Instructions to follow
Please show every line in the entries below that includes the word "dane".

Record set

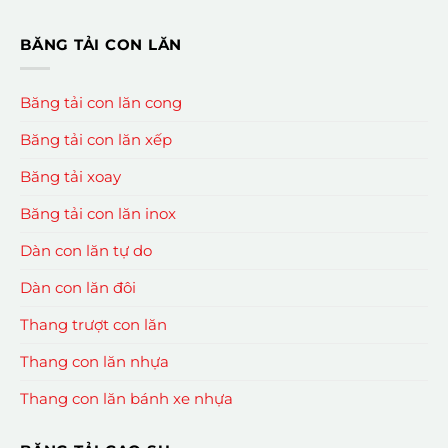
BĂNG TẢI CON LĂN
Băng tải con lăn cong
Băng tải con lăn xếp
Băng tải xoay
Băng tải con lăn inox
Dàn con lăn tự do
Dàn con lăn đôi
Thang trượt con lăn
Thang con lăn nhựa
Thang con lăn bánh xe nhựa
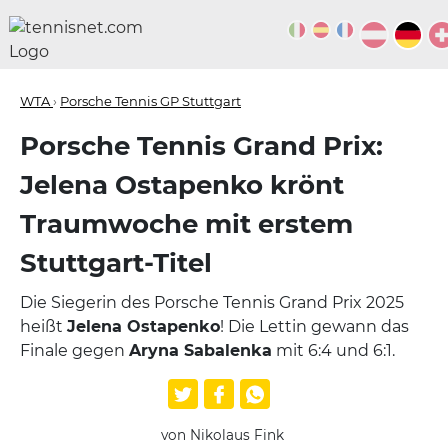
WTA
›
Porsche Tennis GP Stuttgart
Porsche Tennis Grand Prix:
Jelena Ostapenko krönt
Traumwoche mit erstem
Stuttgart-Titel
Die Siegerin des Porsche Tennis Grand Prix 2025
heißt
Jelena Ostapenko
! Die Lettin gewann das
Finale gegen
Aryna Sabalenka
mit 6:4 und 6:1.
von Nikolaus Fink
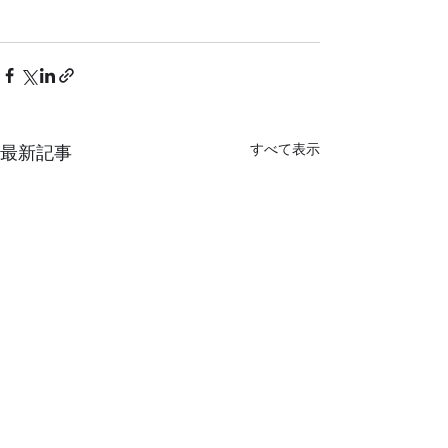
すべて表示
最新記事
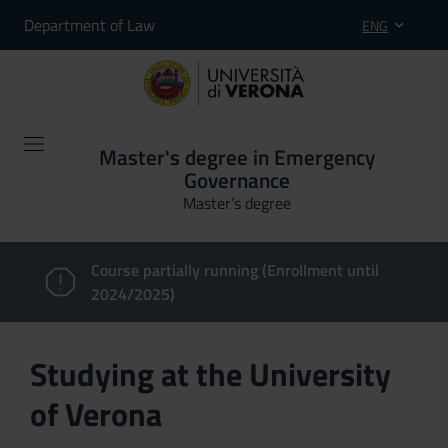
Department of Law
ENG
Master's degree in Emergency
Governance
Master’s degree
Course partially running (Enrollment until
2024/2025)
Studying at the University
of Verona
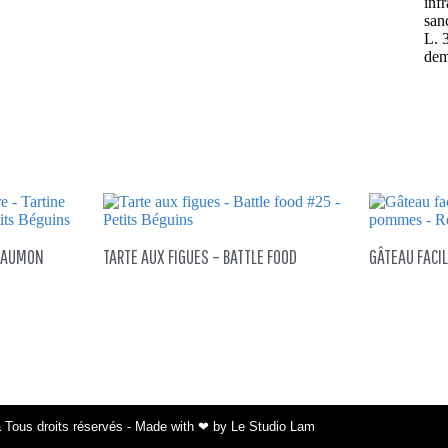
inf
san
L. 
dem
SAUMON
TARTE AUX FIGUES – BATTLE FOOD
GÂTEAU FACI
 Tous droits réservés - Made with ❤ by Le Studio Lam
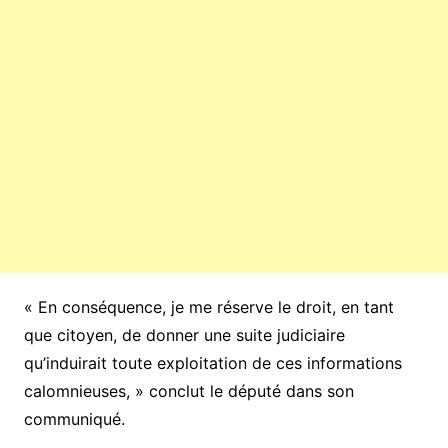
« En conséquence, je me réserve le droit, en tant
que citoyen, de donner une suite judiciaire
qu’induirait toute exploitation de ces informations
calomnieuses, » conclut le député dans son
communiqué.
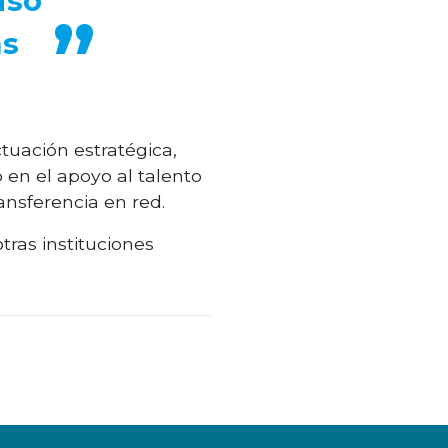
iso
as
tuación estratégica,
 en el apoyo al talento
nsferencia en red.
tras instituciones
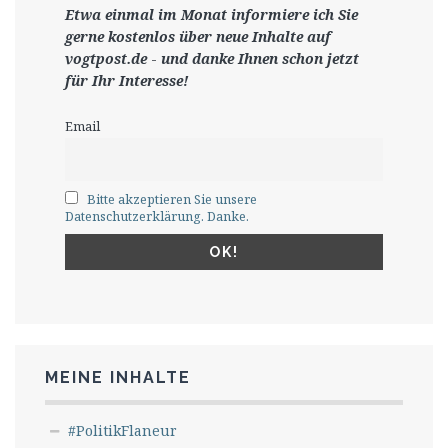
Etwa einmal im Monat informiere ich Sie
gerne
kostenlos ü
ber neue Inhalte auf
vogtpost.de
-
und danke Ihnen schon jetzt
für Ihr Interesse!
Email
Bitte akzeptieren Sie unsere
Datenschutzerklärung. Danke.
MEINE INHALTE
#PolitikFlaneur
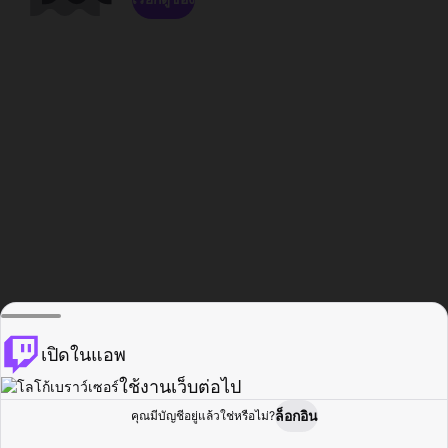
เปิดในแอพ
ใช้งานเว็บต่อไป
ล็อกอิน
คุณมีบัญชีอยู่แล้วใช่หรือไม่?
หน้าแรก
เรียกดู
กิจกรรม
โปรไฟล์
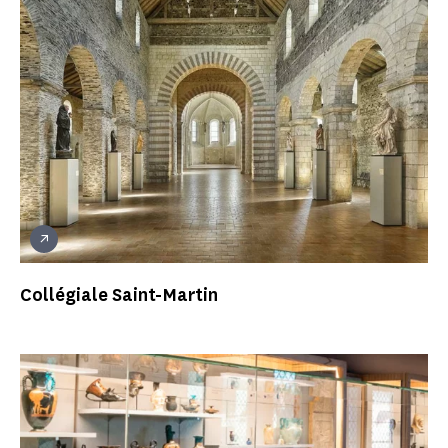
Collégiale Saint-Martin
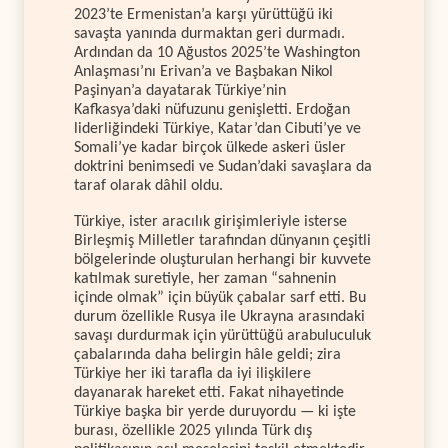
2023’te Ermenistan’a karşı yürüttüğü iki
savaşta yanında durmaktan geri durmadı.
Ardından da 10 Ağustos 2025’te Washington
Anlaşması’nı Erivan’a ve Başbakan Nikol
Paşinyan’a dayatarak Türkiye’nin
Kafkasya’daki nüfuzunu genişletti. Erdoğan
liderliğindeki Türkiye, Katar’dan Cibuti’ye ve
Somali’ye kadar birçok ülkede askeri üsler
doktrini benimsedi ve Sudan’daki savaşlara da
taraf olarak dâhil oldu.
Türkiye, ister aracılık girişimleriyle isterse
Birleşmiş Milletler tarafından dünyanın çeşitli
bölgelerinde oluşturulan herhangi bir kuvvete
katılmak suretiyle, her zaman “sahnenin
içinde olmak” için büyük çabalar sarf etti. Bu
durum özellikle Rusya ile Ukrayna arasındaki
savaşı durdurmak için yürüttüğü arabuluculuk
çabalarında daha belirgin hâle geldi; zira
Türkiye her iki tarafla da iyi ilişkilere
dayanarak hareket etti. Fakat nihayetinde
Türkiye başka bir yerde duruyordu — ki işte
burası, özellikle 2025 yılında Türk dış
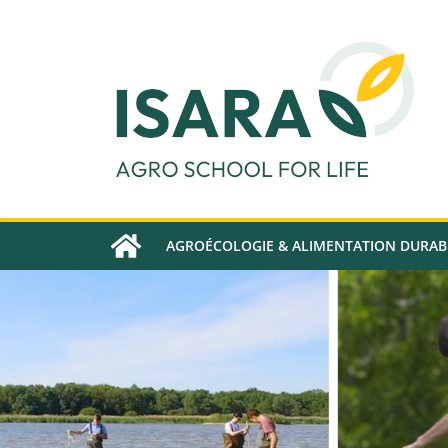
Passer
au
contenu
AGROÉCOLOGIE & ALIMENTATION DURAB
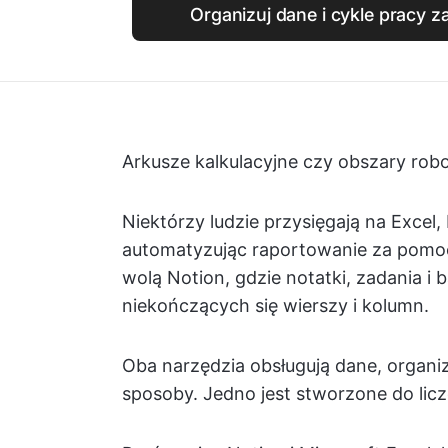
Organizuj dane i cykle pracy 
Arkusze kalkulacyjne czy obszary rob
Niektórzy ludzie przysięgają na Excel
automatyzując raportowanie za pomocą
wolą Notion, gdzie notatki, zadania i
niekończących się wierszy i kolumn.
Oba narzędzia obsługują dane, organiza
sposoby. Jedno jest stworzone do licz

Solution for this exercise
Organizuj dane i cykle pracy 
Oba narzędzia obsługują dane, organiza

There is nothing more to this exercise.